El agente sacó su cuaderno del bolsillo.

– ¿Puede decirme cómo se llama, señor?

Eran detalles que demostraban que merecía la pena planearlo todo con tiempo. Se arrellanó en el asiento, lleno de confianza.

– Jason Kinney. -Sabía que el vehículo estaba registrado con ese nombre porque él mismo había rellenado el impreso para comunicar el cambio al Departamento de Vehículos Motorizados hacía un año. El permiso de conducir de Jason Kinney era uno de los que llevaba en la cartera. Valía la pena ser meticuloso.

Con gran afectación, el agente rodeó el vehículo y anotó la matrícula. Miró bajo la lona antes de regresar y saludarlo llevándose la mano al sombrero.

– Ahora que ya sabemos que es vecino de la zona, no volveremos a pararlo.

Él asintió. Como si pensara volver a pasar por allí. «Ni mucho menos.»

– Se lo agradezco, agente. Que tenga un buen día.

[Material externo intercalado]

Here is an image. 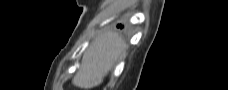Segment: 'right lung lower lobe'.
Returning <instances> with one entry per match:
<instances>
[{
  "label": "right lung lower lobe",
  "mask_w": 228,
  "mask_h": 90,
  "mask_svg": "<svg viewBox=\"0 0 228 90\" xmlns=\"http://www.w3.org/2000/svg\"><path fill=\"white\" fill-rule=\"evenodd\" d=\"M118 27H119V28H123V26H122V25H118Z\"/></svg>",
  "instance_id": "obj_1"
}]
</instances>
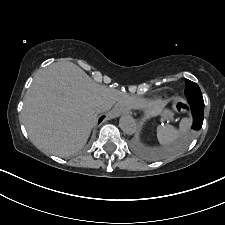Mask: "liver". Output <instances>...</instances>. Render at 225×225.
Instances as JSON below:
<instances>
[{"instance_id": "1", "label": "liver", "mask_w": 225, "mask_h": 225, "mask_svg": "<svg viewBox=\"0 0 225 225\" xmlns=\"http://www.w3.org/2000/svg\"><path fill=\"white\" fill-rule=\"evenodd\" d=\"M121 101L141 106L138 99L96 83L72 62H57L36 73L25 95L22 122L37 148L66 157L86 144L98 106L107 110Z\"/></svg>"}]
</instances>
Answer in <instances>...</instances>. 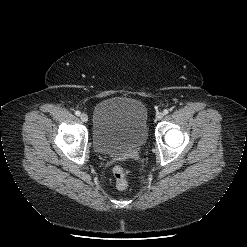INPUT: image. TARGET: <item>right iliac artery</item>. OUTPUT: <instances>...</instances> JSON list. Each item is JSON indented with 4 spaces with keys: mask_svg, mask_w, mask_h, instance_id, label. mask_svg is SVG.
Wrapping results in <instances>:
<instances>
[{
    "mask_svg": "<svg viewBox=\"0 0 247 247\" xmlns=\"http://www.w3.org/2000/svg\"><path fill=\"white\" fill-rule=\"evenodd\" d=\"M80 114H81L80 111H78V110L75 111V115L80 116Z\"/></svg>",
    "mask_w": 247,
    "mask_h": 247,
    "instance_id": "82829eb1",
    "label": "right iliac artery"
}]
</instances>
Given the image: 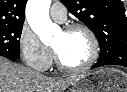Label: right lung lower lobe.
Here are the masks:
<instances>
[{
    "label": "right lung lower lobe",
    "mask_w": 127,
    "mask_h": 92,
    "mask_svg": "<svg viewBox=\"0 0 127 92\" xmlns=\"http://www.w3.org/2000/svg\"><path fill=\"white\" fill-rule=\"evenodd\" d=\"M0 56L6 57L10 60H16L19 58V55L10 54L3 51H0Z\"/></svg>",
    "instance_id": "right-lung-lower-lobe-1"
}]
</instances>
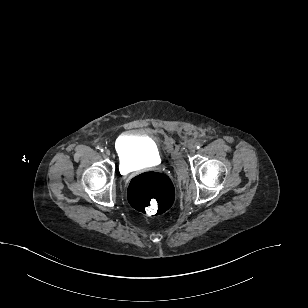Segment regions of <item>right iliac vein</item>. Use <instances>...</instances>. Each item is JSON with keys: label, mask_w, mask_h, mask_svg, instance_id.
Instances as JSON below:
<instances>
[{"label": "right iliac vein", "mask_w": 308, "mask_h": 308, "mask_svg": "<svg viewBox=\"0 0 308 308\" xmlns=\"http://www.w3.org/2000/svg\"><path fill=\"white\" fill-rule=\"evenodd\" d=\"M104 154L109 156L110 155V150H108V149L104 150Z\"/></svg>", "instance_id": "obj_1"}]
</instances>
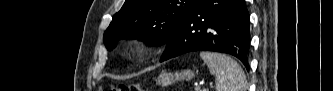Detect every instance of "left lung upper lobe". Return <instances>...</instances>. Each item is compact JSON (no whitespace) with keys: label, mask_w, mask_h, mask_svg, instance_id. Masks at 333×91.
Listing matches in <instances>:
<instances>
[{"label":"left lung upper lobe","mask_w":333,"mask_h":91,"mask_svg":"<svg viewBox=\"0 0 333 91\" xmlns=\"http://www.w3.org/2000/svg\"><path fill=\"white\" fill-rule=\"evenodd\" d=\"M198 0H126L104 33L107 49L129 38L149 45L167 43Z\"/></svg>","instance_id":"left-lung-upper-lobe-1"}]
</instances>
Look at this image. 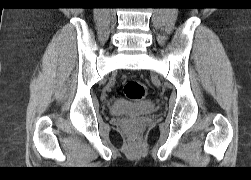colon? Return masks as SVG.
Returning a JSON list of instances; mask_svg holds the SVG:
<instances>
[{
  "mask_svg": "<svg viewBox=\"0 0 251 180\" xmlns=\"http://www.w3.org/2000/svg\"><path fill=\"white\" fill-rule=\"evenodd\" d=\"M125 96L130 100L139 101L146 97L147 87L138 80H129L124 84L123 88ZM137 137L133 136L132 141H136Z\"/></svg>",
  "mask_w": 251,
  "mask_h": 180,
  "instance_id": "obj_1",
  "label": "colon"
}]
</instances>
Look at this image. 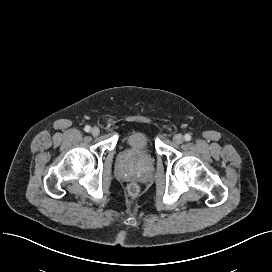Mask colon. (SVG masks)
I'll use <instances>...</instances> for the list:
<instances>
[{"mask_svg":"<svg viewBox=\"0 0 272 272\" xmlns=\"http://www.w3.org/2000/svg\"><path fill=\"white\" fill-rule=\"evenodd\" d=\"M127 191L130 196H136V195H138L140 188H139L138 184L131 183L128 185Z\"/></svg>","mask_w":272,"mask_h":272,"instance_id":"colon-1","label":"colon"}]
</instances>
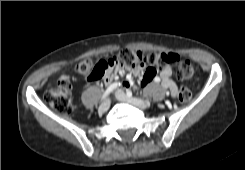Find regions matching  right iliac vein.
Here are the masks:
<instances>
[{
  "label": "right iliac vein",
  "mask_w": 245,
  "mask_h": 170,
  "mask_svg": "<svg viewBox=\"0 0 245 170\" xmlns=\"http://www.w3.org/2000/svg\"><path fill=\"white\" fill-rule=\"evenodd\" d=\"M110 107V100L107 99L105 100L99 107V113H104L106 112Z\"/></svg>",
  "instance_id": "obj_1"
}]
</instances>
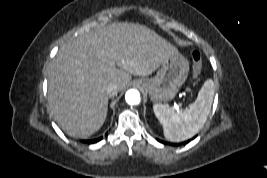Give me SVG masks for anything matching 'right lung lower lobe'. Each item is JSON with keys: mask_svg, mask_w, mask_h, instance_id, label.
<instances>
[{"mask_svg": "<svg viewBox=\"0 0 267 178\" xmlns=\"http://www.w3.org/2000/svg\"><path fill=\"white\" fill-rule=\"evenodd\" d=\"M102 138H99V139H95V140H91V141H87L88 143H95V142H98L99 140H101Z\"/></svg>", "mask_w": 267, "mask_h": 178, "instance_id": "98d812e1", "label": "right lung lower lobe"}]
</instances>
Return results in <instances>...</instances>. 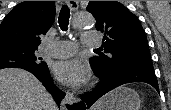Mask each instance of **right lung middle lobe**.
Masks as SVG:
<instances>
[{"label":"right lung middle lobe","instance_id":"1","mask_svg":"<svg viewBox=\"0 0 171 110\" xmlns=\"http://www.w3.org/2000/svg\"><path fill=\"white\" fill-rule=\"evenodd\" d=\"M36 51L37 48L32 47L0 45V69L16 67L47 70V65L37 56Z\"/></svg>","mask_w":171,"mask_h":110}]
</instances>
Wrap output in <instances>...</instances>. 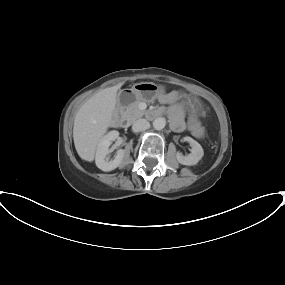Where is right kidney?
Segmentation results:
<instances>
[{
	"label": "right kidney",
	"mask_w": 285,
	"mask_h": 285,
	"mask_svg": "<svg viewBox=\"0 0 285 285\" xmlns=\"http://www.w3.org/2000/svg\"><path fill=\"white\" fill-rule=\"evenodd\" d=\"M118 137V131H110L102 138V140L97 145L95 163L96 166L102 171H112L123 163L125 155V151L123 149H119L117 151L116 156L113 160L108 161V158H106L107 154L109 153V146L111 145V142L116 140Z\"/></svg>",
	"instance_id": "obj_1"
}]
</instances>
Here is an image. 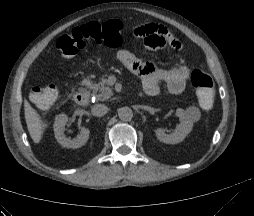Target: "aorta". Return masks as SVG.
<instances>
[{"instance_id":"762f6f07","label":"aorta","mask_w":254,"mask_h":216,"mask_svg":"<svg viewBox=\"0 0 254 216\" xmlns=\"http://www.w3.org/2000/svg\"><path fill=\"white\" fill-rule=\"evenodd\" d=\"M118 116L122 121H130L133 118V111L130 107H121Z\"/></svg>"}]
</instances>
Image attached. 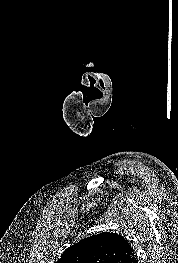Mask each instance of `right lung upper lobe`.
<instances>
[{"mask_svg": "<svg viewBox=\"0 0 178 263\" xmlns=\"http://www.w3.org/2000/svg\"><path fill=\"white\" fill-rule=\"evenodd\" d=\"M56 263H138V260L121 235L104 232L68 247Z\"/></svg>", "mask_w": 178, "mask_h": 263, "instance_id": "obj_1", "label": "right lung upper lobe"}]
</instances>
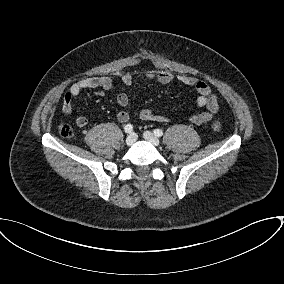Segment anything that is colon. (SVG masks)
Returning a JSON list of instances; mask_svg holds the SVG:
<instances>
[{
	"label": "colon",
	"mask_w": 284,
	"mask_h": 284,
	"mask_svg": "<svg viewBox=\"0 0 284 284\" xmlns=\"http://www.w3.org/2000/svg\"><path fill=\"white\" fill-rule=\"evenodd\" d=\"M212 128H213L214 131L218 132V131L221 130L222 127H221L220 122L213 121L212 122ZM59 132L65 138H73L75 136V132H74L72 125H70L68 123L61 124L59 126Z\"/></svg>",
	"instance_id": "obj_1"
}]
</instances>
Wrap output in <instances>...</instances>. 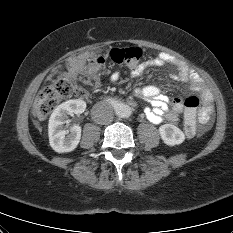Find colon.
<instances>
[{
	"label": "colon",
	"instance_id": "5ec220e1",
	"mask_svg": "<svg viewBox=\"0 0 233 233\" xmlns=\"http://www.w3.org/2000/svg\"><path fill=\"white\" fill-rule=\"evenodd\" d=\"M143 56V51L139 47H123L113 48L108 53V58L120 65L134 66L138 64ZM105 66V58L96 56L90 59L88 65V76L92 79L98 77ZM77 96L85 98L87 92L81 86L72 82L65 75H59L53 83L44 87L38 93L35 104V114L43 118L45 117L55 105L66 97ZM201 99L198 96H189L184 100L185 107V134L187 137H193L195 132L196 113Z\"/></svg>",
	"mask_w": 233,
	"mask_h": 233
}]
</instances>
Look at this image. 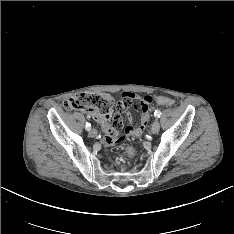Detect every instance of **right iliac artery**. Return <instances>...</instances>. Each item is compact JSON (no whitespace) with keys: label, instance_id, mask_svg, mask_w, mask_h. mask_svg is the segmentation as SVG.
I'll use <instances>...</instances> for the list:
<instances>
[{"label":"right iliac artery","instance_id":"right-iliac-artery-1","mask_svg":"<svg viewBox=\"0 0 234 234\" xmlns=\"http://www.w3.org/2000/svg\"><path fill=\"white\" fill-rule=\"evenodd\" d=\"M85 128H86L87 131H89L91 129L90 123L87 122Z\"/></svg>","mask_w":234,"mask_h":234}]
</instances>
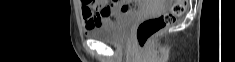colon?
Returning a JSON list of instances; mask_svg holds the SVG:
<instances>
[{
	"label": "colon",
	"instance_id": "colon-1",
	"mask_svg": "<svg viewBox=\"0 0 235 62\" xmlns=\"http://www.w3.org/2000/svg\"><path fill=\"white\" fill-rule=\"evenodd\" d=\"M170 9L158 16L141 21L135 32L136 43L140 48L146 47L151 38L163 28L173 24L186 10L187 0H172Z\"/></svg>",
	"mask_w": 235,
	"mask_h": 62
}]
</instances>
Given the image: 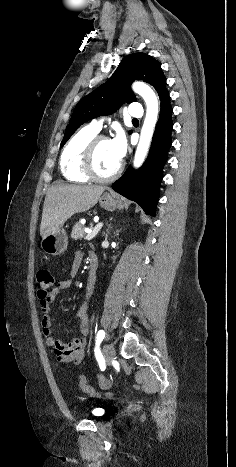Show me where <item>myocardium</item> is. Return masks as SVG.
I'll return each mask as SVG.
<instances>
[{
    "mask_svg": "<svg viewBox=\"0 0 236 467\" xmlns=\"http://www.w3.org/2000/svg\"><path fill=\"white\" fill-rule=\"evenodd\" d=\"M109 140L108 137L104 135H96L93 137L90 142L87 144L83 151V158H82V169L83 172L92 180L98 182H109L117 178L120 173L122 172L123 165L120 162L117 168L109 175L102 176L100 175L96 169L94 164L95 154L97 147L101 141Z\"/></svg>",
    "mask_w": 236,
    "mask_h": 467,
    "instance_id": "1",
    "label": "myocardium"
}]
</instances>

Miércoles, 17 de enero, 8:05 horas

Jen McFain frunció el entrecejo.

– Parece que tenemos un problema, Vito.

Vito se deslizó en su asiento del extremo de la mesa; aún se sentía un poco fatigado debido a la precipitación con que había empezado el día. Después de salir de casa de Sophie, había corrido a casa, se había dado una ducha y se había deshecho en disculpas con Tess por pasar toda la noche fuera sin avisarle. Luego se había dirigido a la comisaría y al llegar a la puerta lo había asaltado una horda de periodistas con sus cámaras.